Es kann nicht sein, dass die Unis internationale Mobilität realisieren sollen, und dann werden die Bedingungen der Mobilität für Studenten und Wissenschafter immer schlechter und schlechter. Die Politik muss sich endlich ein genaueres Bild davon machen, wen sie will und wen nicht, und den Wissenschaftsstandort für internationale Studierende und Wissenschafter offen halten.
Zur Person
Georg Winckler ist seit 1999 Rektor der Universität Wien und seit März 2005 Vorsitzender des Dachverbandes der Europäischen Universitäten, der European University Association (EUA). Winckler wurde am 27. September 1943 in Ostrau, in der heutigen Tschechischen Republik, geboren, absolvierte von 1953 bis 1962 das neunklassige Realgymnasium in Wetzlar (Bundesrepublik Deutschland) und studierte anschließend an der Universität Wien und an der Princeton University in New Jersey (USA) Wirtschaftswissenschaften. 1968 wurde er an der Uni Wien zum Dr.rer.pol. promoviert. Neben seiner akademischen Laufbahn - er war Assistent und später Dozent an der Uni Wien, ehe er dort im September 1978 ordentlicher Universitätsprofessor für Volkswirtschaftstheorie und Volkswirtschaftspolitik wurde - arbeitete er am Institut für Wirtschaftsforschung und bei den Unternehmen Pont-à-Mousson S.A. beziehungsweise Saint Gobain S.A. in Nancy (Frankreich). Gastprofessuren führten ihn unter anderem in die Schweiz, in die Slowakei und in die USA.
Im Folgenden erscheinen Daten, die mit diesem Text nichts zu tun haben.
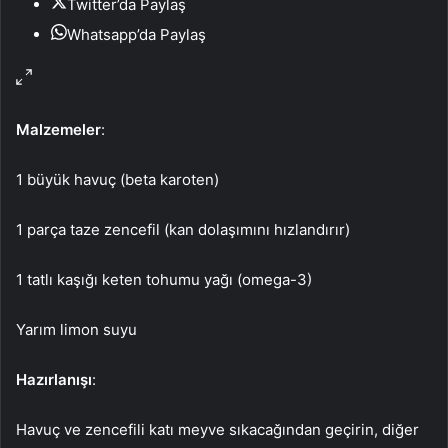
Twitter’da Paylaş
Whatsapp’da Paylaş
Malzemeler
:
1 büyük havuç (beta karoten)
1 parça taze zencefil (kan dolaşımını hızlandırır)
1 tatlı kaşığı keten tohumu yağı (omega-3)
Yarım limon suyu
Hazırlanışı
:
Havuç ve zencefili katı meyve sıkacağından geçirin, diğer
Seit 2000 hatte Winckler den Vorsitz in der Österreichischen Rektorenkonferenz inne, nach der Wahl zum EUA-Präsidenten im März 2005 gab er dieses Amt ab. Im Juni 2004 wurde er Mitglied des Europäischen Forschungsbeirats. Davor war er Auslandsreferent der Universität Wien (1981 bis 1999) und Direktor des Zentrums für Internationale und Interdisziplinäre Studien (1994 bis 1999).
Im Februar 2007 wurde Winckler für eine dritte Amtszeit (bis 2011) als Rektor der Uni Wien wiedergewählt, er ist jetzt schon der am längsten amtierende Rektor der ehrwürdigen Alma Mater Rudolphina.
Seine derzeitigen fachlichen Schwerpunkten sind: Monetäre Ökonomie, Europäische Währungsintegration sowie Makroökonomie.